* **Work task**
Read through the records. Copy each line that has the word "Martin".

....

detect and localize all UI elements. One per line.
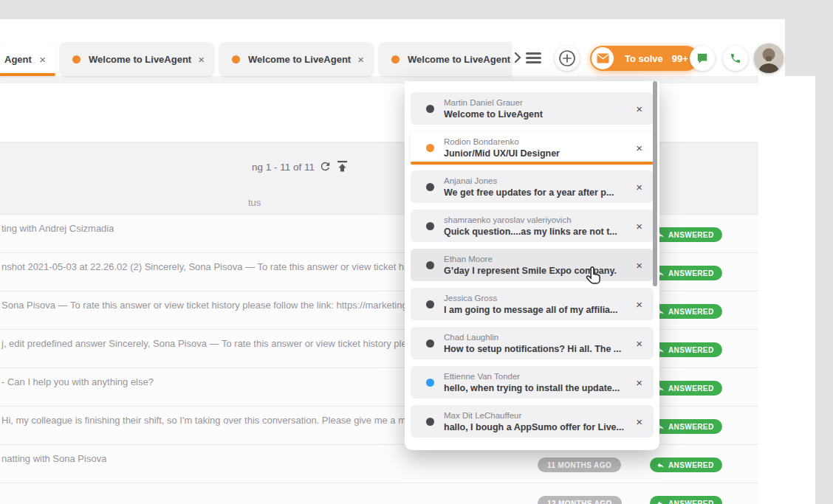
customer-name: Ethan Moore bbox=[444, 254, 617, 265]
dropdown-ticket-item[interactable]: Anjanai JonesWe get free updates for a y… bbox=[411, 170, 654, 203]
customer-name: Martin Daniel Grauer bbox=[444, 97, 543, 108]
ticket-preview: - Can I help you with anything else? bbox=[1, 376, 154, 387]
dropdown-ticket-item[interactable]: Chad LaughlinHow to setup notifications?… bbox=[411, 327, 654, 359]
customer-name: Anjanai Jones bbox=[444, 176, 614, 187]
close-icon[interactable]: × bbox=[636, 338, 642, 349]
status-badge: ANSWERED bbox=[650, 227, 722, 242]
close-icon[interactable]: × bbox=[636, 221, 642, 232]
tab-welcome-1[interactable]: Welcome to LiveAgent × bbox=[60, 42, 214, 76]
ticket-status-icon bbox=[426, 144, 434, 152]
avatar[interactable] bbox=[754, 44, 784, 73]
phone-button[interactable] bbox=[723, 46, 748, 71]
status-badge: ANSWERED bbox=[650, 381, 722, 396]
close-icon[interactable]: × bbox=[39, 54, 46, 65]
customer-name: Jessica Gross bbox=[444, 293, 617, 304]
open-tickets-dropdown: Martin Daniel GrauerWelcome to LiveAgent… bbox=[405, 81, 659, 450]
close-icon[interactable]: × bbox=[636, 377, 642, 388]
pagination-label: ng 1 - 11 of 11 bbox=[252, 162, 315, 173]
close-icon[interactable]: × bbox=[636, 142, 642, 153]
status-badge: ANSWERED bbox=[650, 304, 722, 319]
ticket-subject: How to setup notifications? Hi all. The … bbox=[444, 343, 621, 355]
tab-label: Welcome to LiveAgent bbox=[408, 54, 510, 65]
tab-label: Welcome to LiveAgent bbox=[248, 54, 351, 65]
ticket-subject: Quick question....as my links are not t.… bbox=[444, 226, 617, 238]
active-tab-indicator bbox=[0, 73, 55, 76]
ticket-status-icon bbox=[426, 339, 434, 348]
ticket-status-icon bbox=[426, 418, 434, 426]
customer-name: Chad Laughlin bbox=[444, 332, 621, 343]
customer-name: Ettienne Van Tonder bbox=[444, 371, 620, 382]
envelope-icon bbox=[592, 47, 614, 69]
dropdown-ticket-item[interactable]: Martin Daniel GrauerWelcome to LiveAgent… bbox=[411, 92, 654, 125]
status-badge: ANSWERED bbox=[650, 266, 722, 280]
desktop-background bbox=[785, 0, 815, 76]
dropdown-ticket-item[interactable]: Max Dit LeChauffeurhallo, I bough a AppS… bbox=[411, 405, 654, 438]
close-icon[interactable]: × bbox=[357, 54, 364, 65]
status-badge: ANSWERED bbox=[650, 342, 722, 357]
time-badge: 12 MONTHS AGO bbox=[538, 496, 622, 504]
tab-label: Welcome to LiveAgent bbox=[89, 54, 191, 65]
ticket-preview: Sona Pisova — To rate this answer or vie… bbox=[1, 300, 408, 311]
ticket-preview: j, edit predefined answer Sincerely, Son… bbox=[1, 338, 412, 349]
dropdown-ticket-item-hovered[interactable]: Ethan MooreG’day I represent Smile Expo … bbox=[411, 249, 654, 281]
close-icon[interactable]: × bbox=[636, 182, 642, 193]
dropdown-ticket-item[interactable]: shamraenko yaroslav valeriyovichQuick qu… bbox=[411, 210, 654, 242]
tab-label: Agent bbox=[4, 54, 32, 65]
ticket-preview: natting with Sona Pisova bbox=[1, 453, 106, 464]
ticket-status-icon bbox=[72, 55, 80, 63]
status-column-header: tus bbox=[248, 197, 261, 208]
dropdown-ticket-item[interactable]: Jessica GrossI am going to message all o… bbox=[411, 288, 654, 320]
ticket-subject: We get free updates for a year after p..… bbox=[444, 187, 614, 199]
time-badge: 11 MONTHS AGO bbox=[538, 458, 621, 472]
tab-welcome-3[interactable]: Welcome to LiveAgent bbox=[379, 42, 512, 76]
liveagent-screen: Agent × Welcome to LiveAgent × Welcome t… bbox=[0, 0, 833, 504]
customer-name: Max Dit LeChauffeur bbox=[444, 410, 624, 421]
chevron-right-icon[interactable] bbox=[512, 51, 524, 67]
ticket-preview: Hi, my colleague is finishing their shif… bbox=[1, 415, 406, 426]
refresh-icon[interactable] bbox=[319, 160, 332, 176]
ticket-status-icon bbox=[426, 300, 434, 308]
close-icon[interactable]: × bbox=[636, 299, 642, 310]
chat-button[interactable] bbox=[690, 46, 715, 71]
ticket-subject: I am going to message all of my affilia.… bbox=[444, 304, 617, 316]
to-solve-button[interactable]: To solve 99+ bbox=[590, 46, 699, 71]
ticket-status-icon bbox=[426, 183, 434, 191]
ticket-preview: nshot 2021-05-03 at 22.26.02 (2) Sincere… bbox=[1, 261, 411, 272]
ticket-subject: Junior/Mid UX/UI Designer bbox=[444, 148, 560, 159]
tab-welcome-2[interactable]: Welcome to LiveAgent × bbox=[219, 42, 374, 76]
ticket-subject: Welcome to LiveAgent bbox=[444, 108, 543, 120]
add-ticket-button[interactable] bbox=[555, 46, 580, 71]
customer-name: shamraenko yaroslav valeriyovich bbox=[444, 215, 617, 226]
hand-cursor-icon bbox=[584, 266, 604, 290]
status-badge: ANSWERED bbox=[650, 419, 722, 434]
scrollbar-thumb[interactable] bbox=[653, 81, 657, 286]
ticket-subject: hello, when trying to install the update… bbox=[444, 382, 620, 394]
to-solve-label: To solve bbox=[625, 53, 663, 64]
close-icon[interactable]: × bbox=[636, 103, 642, 114]
dropdown-ticket-item-active[interactable]: Rodion BondarenkoJunior/Mid UX/UI Design… bbox=[411, 131, 654, 164]
close-icon[interactable]: × bbox=[198, 54, 205, 65]
close-icon[interactable]: × bbox=[636, 260, 642, 271]
ticket-status-icon bbox=[426, 379, 434, 387]
tab-agent[interactable]: Agent × bbox=[0, 42, 55, 76]
status-badge: ANSWERED bbox=[650, 496, 722, 504]
customer-name: Rodion Bondarenko bbox=[444, 137, 560, 148]
ticket-status-icon bbox=[426, 261, 434, 269]
status-badge: ANSWERED bbox=[650, 458, 722, 472]
menu-icon[interactable] bbox=[526, 52, 541, 66]
ticket-preview: ting with Andrej Csizmadia bbox=[1, 223, 114, 234]
ticket-subject: hallo, I bough a AppSumo offer for Live.… bbox=[444, 421, 624, 433]
to-solve-count: 99+ bbox=[672, 53, 688, 64]
ticket-status-icon bbox=[391, 55, 400, 63]
close-icon[interactable]: × bbox=[636, 416, 642, 427]
ticket-status-icon bbox=[426, 105, 434, 113]
dropdown-ticket-item[interactable]: Ettienne Van Tonderhello, when trying to… bbox=[411, 366, 654, 398]
ticket-status-icon bbox=[232, 55, 240, 63]
ticket-row[interactable]: 12 MONTHS AGO ANSWERED bbox=[0, 483, 758, 504]
scroll-top-icon[interactable] bbox=[337, 160, 348, 176]
ticket-status-icon bbox=[426, 222, 434, 230]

....

* **Exercise output**
customer-name: Martin Daniel Grauer bbox=[444, 97, 543, 108]
open-tickets-dropdown: Martin Daniel GrauerWelcome to LiveAgent… bbox=[405, 81, 659, 450]
dropdown-ticket-item[interactable]: Martin Daniel GrauerWelcome to LiveAgent… bbox=[411, 92, 654, 125]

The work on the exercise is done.